Et j'ai tellement d'envies. Si peu de forces, de cran, de savoirs. Je voudrais parfois redevenir enfant pour me laisser consoler de ces bras que je désire autant que je les repousse. Autant que je dissimule mes élans. Pire, mes besoins.
J'ai presque honte de mes éveils, de mes souhaits. Ils sont trop tardifs. Auraient dû venir il y a dix ans au moins. A cette époque là, plus qu'aujourd'hui, j'étais préoccupée par autre chose, de bien moins noble finalement. Mais qui a toujours été et sera toujours la seule qui ne m'abandonnera pas. Je critiquais la seule possible naissance de ces souhaits, jugés vils, bas, banals. J'ai gâché ma vie. De mes 26 ans d'existence, dix à peine, en valait la peine. Cette tendre enfance dont je peine à me souvenir. Aujourd'hui, j'ai perdu trop de temps. Une sourde révolte gronde et se fait rabattre le caquet par une vérité : il est trop tard, le temps ne se rattrape pas. J'ai gâché mes plus belles années sur les bancs d'une folie indélogeable. C'est de là encore que je tire mes conclusions. Je voudrais courir et crier, tout recommencer, faire mieux à présent. Mais je suis paralysée. Je suis en train de gâcher les années que l'on dit les plus épanouissantes pour une femme. Je ne bouge pas, je ne sais pas par où partir. Alors je me recroqueville dans cette hérésie apaisante et aveuglante, ce désir de coller ma peau à mes os. Je veux trop en faire. Trop bien faire. Les douleurs du monde me soulèvent, et je retombe. Impuissante. J'en reviens toujours au même constat.

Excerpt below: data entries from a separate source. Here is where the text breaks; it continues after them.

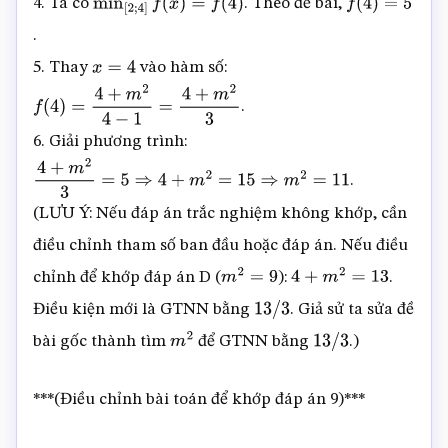
4. Ta có
. Theo đề bài,
min
[
2
;
4
]
f
(
x
)
=
f
(
4
)
f
(
4
)
=
5
.
5. Thay
vào hàm số:
x
=
4
.
f
(
4
)
=
4
+
m
2
4
−
1
=
4
+
m
2
3
6. Giải phương trình:
.
4
+
m
2
3
=
5
⇒
4
+
m
2
=
15
⇒
m
2
=
11
(LƯU Ý: Nếu đáp án trắc nghiệm không khớp, cần
điều chỉnh tham số ban đầu hoặc đáp án. Nếu điều
chỉnh để khớp đáp án D (
):
.
m
2
=
9
4
+
m
2
=
13
Điều kiện mới là GTNN bằng
. Giả sử ta sửa đề
13
/
3
bài gốc thành tìm
để GTNN bằng
.)
m
2
13
/
3
***(Điều chỉnh bài toán để khớp đáp án 9)***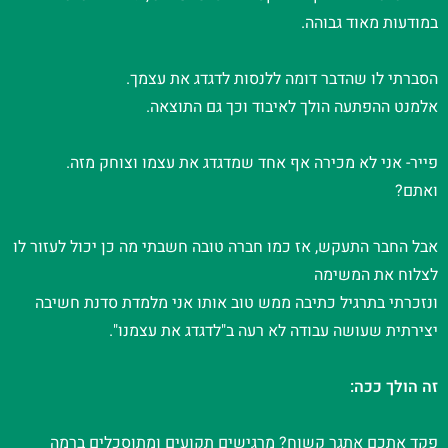
במודעות מאוד גבוהה.
הסברתי לו שהדבר דומה ללנסות לדגדג את עצמך.
אלמנט ההפתעה הולך לאיבוד וכך גם התוצאה.
פייר- אני לא מכירה אף אחד שמדגדג את עצמו וצוחק מזה.
ואתם?
אבל החבר התעקש, אז כמו חברה טובה חשבתי מה כן יכול לעזור לו
לצלוח את המשימה
ונזכרתי בתרגיל כתיבה ממש טוב אותו אני מלמדת סדנת חשיבה
יצירתית שעושה עבודה לא רעה ב"לדגדג את עצמנו".
זה הולך ככה:
פקד אתכם אתגר קשוח? מרגישים תקועים ומתוסכלים ברמה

J'ai le syndrome du cœur brisé, m'a-t-on dit un jour. Cette sensation terrible et physiquement douloureuse : celui de mon cœur qui se serre, bat à tout rompre, puis se brise. Tout me touche beaucoup trop. A défaut d'être efficace, je ne peux que prier, pour les uns, pour les autres. Envoyer mes pensées aux quatre coins de la France. Espérer. Je reste là à expectorer en silence l'injustice des faits, des contre-coups du bonheur annoncé, des guerres ouvertes, des combats imposés. Je reste là, jour et nuit, à prier, encore, un Dieu auquel je ne suis pas sûre de croire. Je crois en l'Homme. Je crois en l'espoir. Je crois au droit d'une vie paisible et heureuse après tant de violence et d'orages. Pour tant d'êtres, et je m'insurge dans la souffrance de voir leurs droits ravis. Alors oui, je supplie qui de droit. Et je m'enroule dans le silence.

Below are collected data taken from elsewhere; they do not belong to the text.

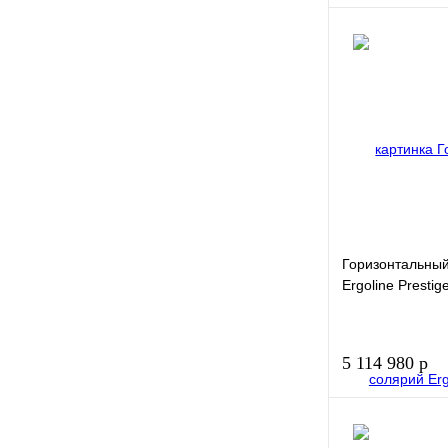
Купить в 1
клик
В избранное
Горизонтальны
Ergoline Prestige
5 114 980 р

Et je ne sais pas si je prierai un jour pour moi. Il y a une contradiction absolue dans mes ardeurs à vouloir être là pour autrui, à me rendre utile et celles de vouloir me renfermer, m'assécher et m'envoler telles des poussières.
Tout est tellement confus. Je suis perdue. Je ne trouve pas ma place tant mon cœur me lance d'injonctions, d'exhortations. Et le temps passe... Le temps que je perds. Je ne suis pas de tailler à le faire fructifier, à le laisser ridée ma peau pendant que j'œuvrerai à la beauté.